Дверь открылась. Леди Диана вошла. Николетта, нахмурившись, отворачивалась от удивленной шотландки.

— Ручини, оставьте нас, пожалуйста, вдвоем, — тихо проговорила леди Диана.

Ее голос сразу успокоил возмущение Николетты. Венецианка разглядывала леди Диану, не проявляя больше желания бежать. Ручини колебался. Леди Диана проговорила, указывая на Николетту:

— Вы видите, у вашей сестры уже меньше предубеждения против меня. Оставьте же нас вдвоем.

Ручини вышел.

Когда через полчаса он снова открыл дверь гостиной, то застал свою сестру плачущей в объятиях леди Дианы.

— Помирились, — констатировал он, счастливый.

Николетта обняла леди Диану и горячо проговорила:

— О, Анджело… Мы — союзники против общего врага.

Женщины переглянулись, и в их взгляде сверкнуло молчаливое красноречие двух родственных женских душ.

Глава 13

Доктор Гермус был странный человек. Он носил на мизинце перстень с княжеской короной, выгравированной в ляпис-лазури, а в галстуке — золотую булавку, изображавшую скромную божью коровку.

Доктор Гермус, иначе князь Винтерштейн-Майсен, саксонский дворянин, почитатель Макиавелли, объехал весь мир, заполняя отдельные списки и паспортные бланки пестрым рядом своих псевдонимов.
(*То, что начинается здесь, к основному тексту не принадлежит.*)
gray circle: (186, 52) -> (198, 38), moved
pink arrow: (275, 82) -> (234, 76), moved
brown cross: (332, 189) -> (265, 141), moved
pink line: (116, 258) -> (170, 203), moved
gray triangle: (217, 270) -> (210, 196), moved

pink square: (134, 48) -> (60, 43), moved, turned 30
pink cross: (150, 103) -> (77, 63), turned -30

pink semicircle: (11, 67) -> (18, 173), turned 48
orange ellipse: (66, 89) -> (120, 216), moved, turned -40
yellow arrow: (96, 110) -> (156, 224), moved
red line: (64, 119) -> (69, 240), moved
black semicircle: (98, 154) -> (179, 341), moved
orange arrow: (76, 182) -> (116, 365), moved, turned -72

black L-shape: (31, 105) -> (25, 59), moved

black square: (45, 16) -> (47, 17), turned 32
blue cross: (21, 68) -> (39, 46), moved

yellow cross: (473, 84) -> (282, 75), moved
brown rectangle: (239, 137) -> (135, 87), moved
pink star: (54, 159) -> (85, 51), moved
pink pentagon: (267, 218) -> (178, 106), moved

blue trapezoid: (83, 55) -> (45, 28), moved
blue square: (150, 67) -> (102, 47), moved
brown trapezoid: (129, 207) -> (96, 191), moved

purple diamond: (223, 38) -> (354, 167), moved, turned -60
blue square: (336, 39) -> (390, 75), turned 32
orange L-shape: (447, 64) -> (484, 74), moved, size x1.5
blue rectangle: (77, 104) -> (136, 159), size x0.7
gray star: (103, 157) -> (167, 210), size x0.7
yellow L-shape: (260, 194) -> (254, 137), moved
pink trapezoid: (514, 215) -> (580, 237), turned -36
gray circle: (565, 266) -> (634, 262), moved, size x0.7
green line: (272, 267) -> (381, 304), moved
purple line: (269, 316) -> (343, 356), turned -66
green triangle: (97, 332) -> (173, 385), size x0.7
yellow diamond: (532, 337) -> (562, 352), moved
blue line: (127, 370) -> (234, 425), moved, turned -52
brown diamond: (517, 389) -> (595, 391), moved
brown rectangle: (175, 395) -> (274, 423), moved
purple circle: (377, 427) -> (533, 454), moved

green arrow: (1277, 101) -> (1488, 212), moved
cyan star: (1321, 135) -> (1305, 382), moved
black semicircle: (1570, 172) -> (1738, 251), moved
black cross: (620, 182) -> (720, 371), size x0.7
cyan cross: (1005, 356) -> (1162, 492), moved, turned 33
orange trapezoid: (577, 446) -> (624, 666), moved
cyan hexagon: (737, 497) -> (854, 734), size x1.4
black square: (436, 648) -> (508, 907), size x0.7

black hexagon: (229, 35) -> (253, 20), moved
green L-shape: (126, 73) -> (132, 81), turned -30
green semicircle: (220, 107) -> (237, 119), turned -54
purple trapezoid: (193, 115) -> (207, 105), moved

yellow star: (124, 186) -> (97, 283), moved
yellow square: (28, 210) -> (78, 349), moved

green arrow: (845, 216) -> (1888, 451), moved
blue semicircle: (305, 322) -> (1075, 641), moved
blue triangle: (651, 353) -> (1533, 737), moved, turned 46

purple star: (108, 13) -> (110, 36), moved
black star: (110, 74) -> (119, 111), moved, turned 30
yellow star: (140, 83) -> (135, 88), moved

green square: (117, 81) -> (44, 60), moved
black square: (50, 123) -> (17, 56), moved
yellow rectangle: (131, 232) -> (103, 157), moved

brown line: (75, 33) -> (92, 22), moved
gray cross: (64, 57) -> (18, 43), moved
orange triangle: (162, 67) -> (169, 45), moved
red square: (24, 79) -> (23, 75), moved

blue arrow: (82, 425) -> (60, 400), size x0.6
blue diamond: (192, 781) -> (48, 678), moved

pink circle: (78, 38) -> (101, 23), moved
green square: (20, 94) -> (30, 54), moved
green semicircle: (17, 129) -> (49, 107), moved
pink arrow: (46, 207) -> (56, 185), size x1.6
Подобно некоторым женщинам, питающим страсть к жемчугам и драгоценностям, доктор Гермус чувствовал особое пристрастие к контрабанде, шпионажу и всяким таинственным делам. Английская Интеллидженс-сервис, французская охранка, итальянская контрразведка, швейцарская политическая полиция — все они имели в своих делах листки, относившиеся к доктору Гермусу, каждая под другим именем. Полиглот и всезнайка, поочередно светский человек и пролетарий, принц и коммерсант, денди с моноклем в глазу и интеллигент в очках, он появлялся в течение десяти лет в различных странах, охваченных красной лихорадкой. Его средства казались неисчерпаемыми. Он обладал большим состоянием, обращенным в доллары и флорины до падения курса германской марки, субсидировал самые странные предприятия и развлекался спекуляциями на рискованных делах. Он нажил несколько миллионов, участвуя в тайном снабжении Абд-Эль-Керима в Марокко, и в продолжение трех лет организовал флотилию моторных лодок огромной скорости, перевозивших гражданам Соединенных Штатов запрещенные напитки и шампанское.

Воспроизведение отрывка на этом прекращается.